Позади стола с пустым стаканом на нем, позади ребенка, позади огромной витрины, наполовину укрытой сборчатой занавеской и украшенной тремя шарами в виде треугольника да перевернутой надписью, все так же падают белые хлопья – все так же медленно, мерно и вертикально. Должно быть, именно это непрестанное, монотонное, неизменное падение хлопьев и созерцает солдат, оставаясь неподвижно за столом между двумя собутыльниками. В сторону окна глядит и мальчуган, сидящий прямо на полу, на переднем плане, хотя он и не может, если не закинет голову, увидеть незагороженную часть стекла повыше сборчатой занавески.
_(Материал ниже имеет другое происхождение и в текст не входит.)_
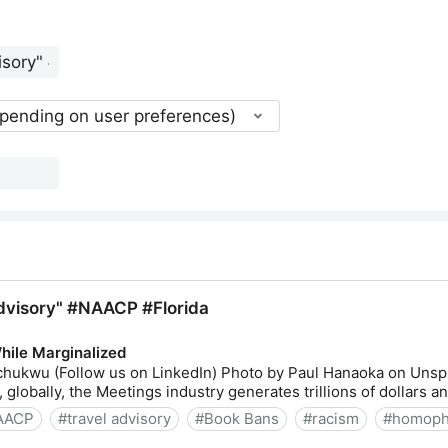
epending on user preferences)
Что до остальных персонажей, их, видимо, не заботит то, что происходит за окном: собравшись вокруг столиков, посетители оживленно беседуют, размахивая руками; в глубине зала множество людей, устремившихся влево, туда, где расположены нагруженные одеждой вешалки; справа кучка зевак читает, повернувшись к стене, вывешенное там объявление; хозяин за стойкой склонился к шестерке преисполненных воодушевления прилично одетых людей, стоящих особняком, но, как и все прочие, застывших в момент оживленной жестикуляции, утратившей из-за этой внезапной окаменелости всю свою естественность, подобно тому как утрачивают ее люди, которых фотограф намеревался снять полными жизни, но из-за длительной выдержки принудил слишком долго сохранять принятую позу: «А теперь – не двигайтесь!» И рука повисла в воздухе, рот приоткрыт, голова запрокинута – однако ведь этой окаменелости предшествовало движение, и вот лицо искажено, руки, ноги оцепенели, улыбка стала гримасой, порыв утратил цель и смысл. Вместо всего этого только отсутствие меры, и неестественность, и мертвечина.
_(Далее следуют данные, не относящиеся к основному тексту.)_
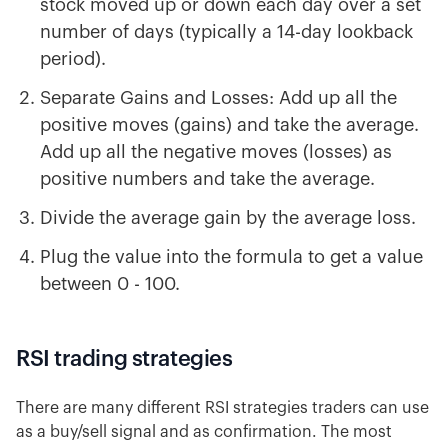
stock moved up or down each day over a set
number of days (typically a 14-day lookback
period).
Separate Gains and Losses: Add up all the
positive moves (gains) and take the average.
Add up all the negative moves (losses) as
positive numbers and take the average.
Divide the average gain by the average loss.
Plug the value into the formula to get a value
between 0 - 100.
RSI trading strategies
There are many different RSI strategies traders can use
as a buy/sell signal and as confirmation. The most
Прежде всего привлекают внимание шестеро на переднем плане слева – шестеро в длинных кафтанах, скучившиеся перед стойкой, где виднеется полдюжины наполненных стаканов, возле хозяина, который, перегнувшись тучным телом и расставив локти, ухватился обеими руками за внутренний край стойки и склонился к этим шестерым, в пылу оживленного и шумного спора позабывшим о жажде; мстительно вскинутые кулаки, запрокинутые головы, уста произносят слова священной клятвы, а стоящие вокруг торжественными жестами, единодушными возгласами подтверждают, одобряют сказанное.
Однако, пожалуй, самый примечательный в этой кучке людей – не тот дородный, низенький человек в центре, с пафосом о чем-то толкующий, и не четверо других по бокам (двое изображены лицом к зрителю, один – в профиль, другой – со спины), вторящие этим речам, но шестой, стоящий позади, немного в стороне, – тот, что почти на голову выше собеседников.